Categorical Lag Transformer

The categorical lag is used for categorical variables and represents the most common value in the neighborhood.

For example, given a feature representing a property type (such as house, apartment, townhouse, and so on), the categorical lag is the most common property in the surroundings.

This is also a feature engineering method which computes categorical lag values that can be directly used to train any machine learning models. The CategoricalLagTransformer class computes the categorical lag of a given training data and changes the value of an observation for its categorical lag. It transforms an observation's value with the most common value in the neighborhood.

An instance of this class takes the spatial_weights_definition parameter, which defines the relationship between the neighboring observations.
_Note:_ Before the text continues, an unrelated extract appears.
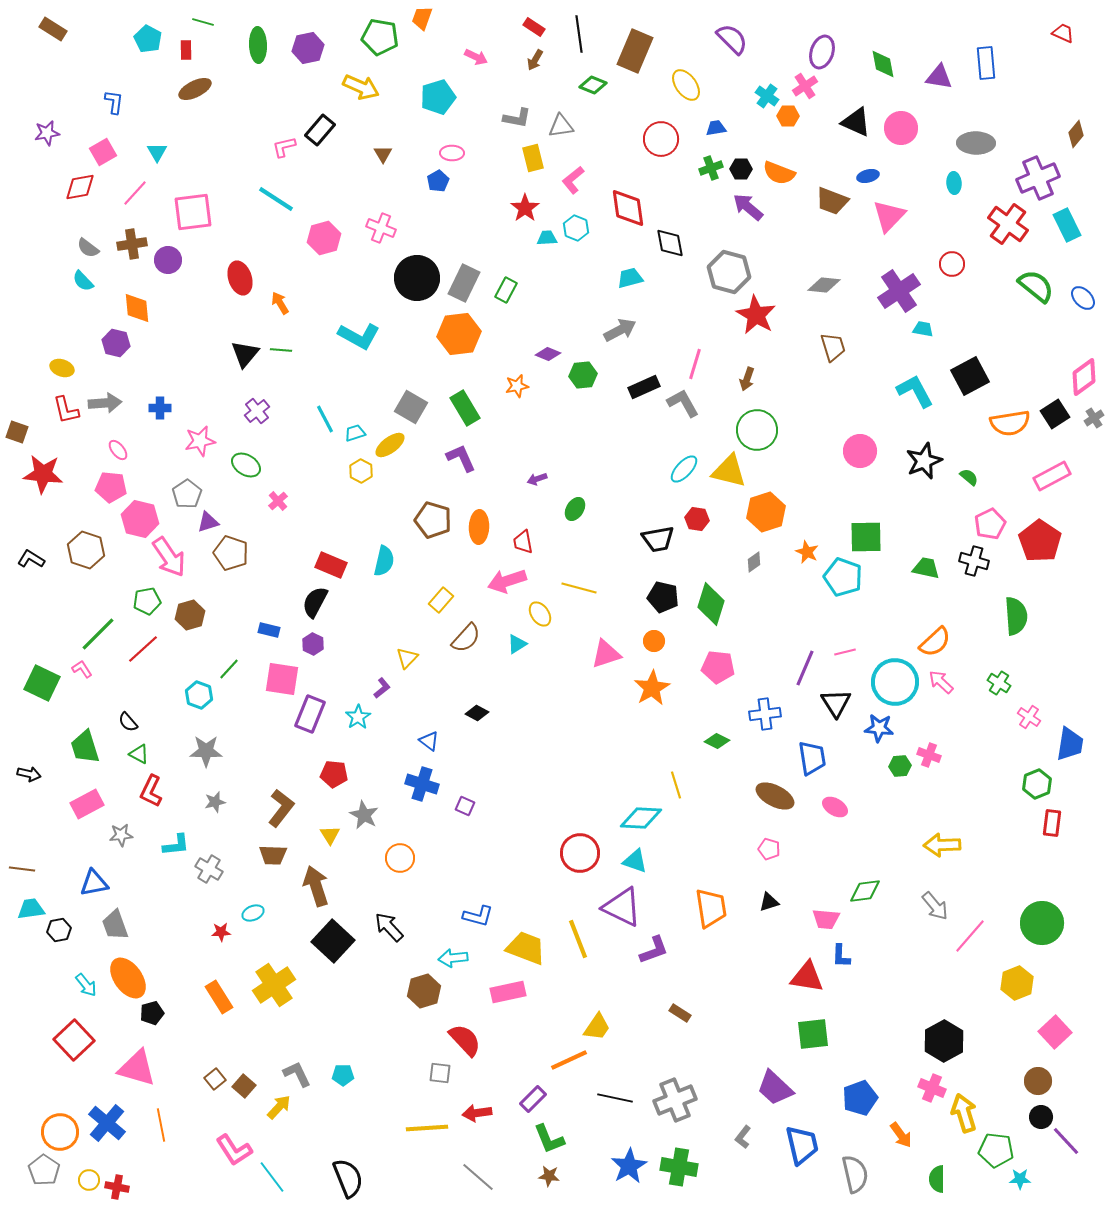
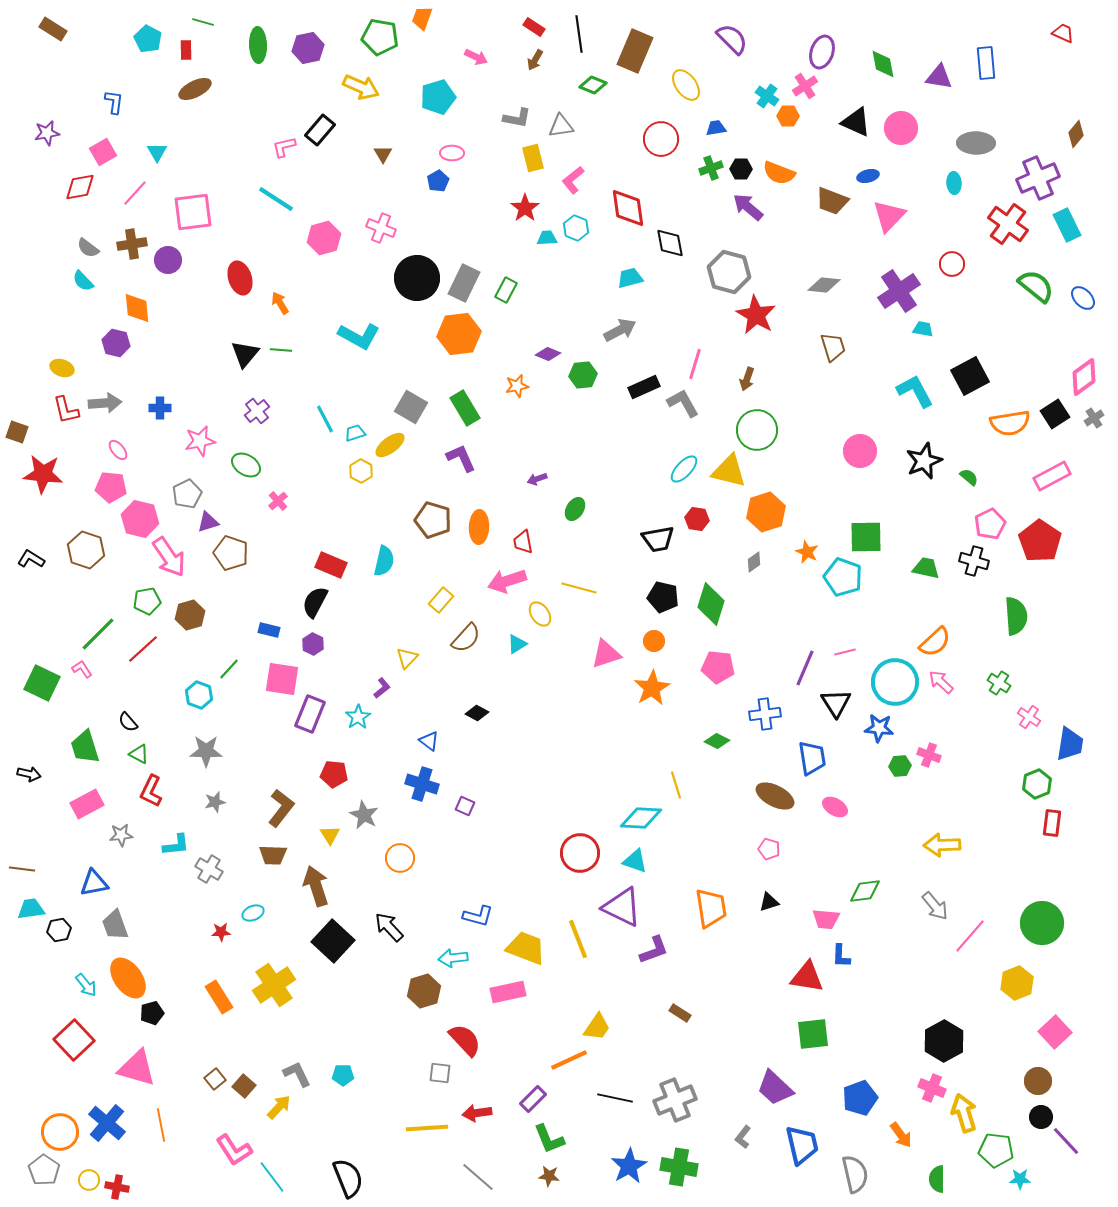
gray pentagon at (187, 494): rotated 8 degrees clockwise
The main methods of the class are described in the following table.

Method Description
fit Calculates the spatial weights of the training data using the algorithm associated with the spatial_weights_definition parameter and the geometry column.
transform Returns the most common value from each location's neighbors. By defining the use_fit_lag parameter, the method can use the neighbors from the training set, or the data passed into the transform method. The output is a NumPy array.
fit_transform Calls the fit and transform methods in sequence with the training set.

See the CategoricalLagTransformer class in Python API Reference for Oracle Spatial AI for more information.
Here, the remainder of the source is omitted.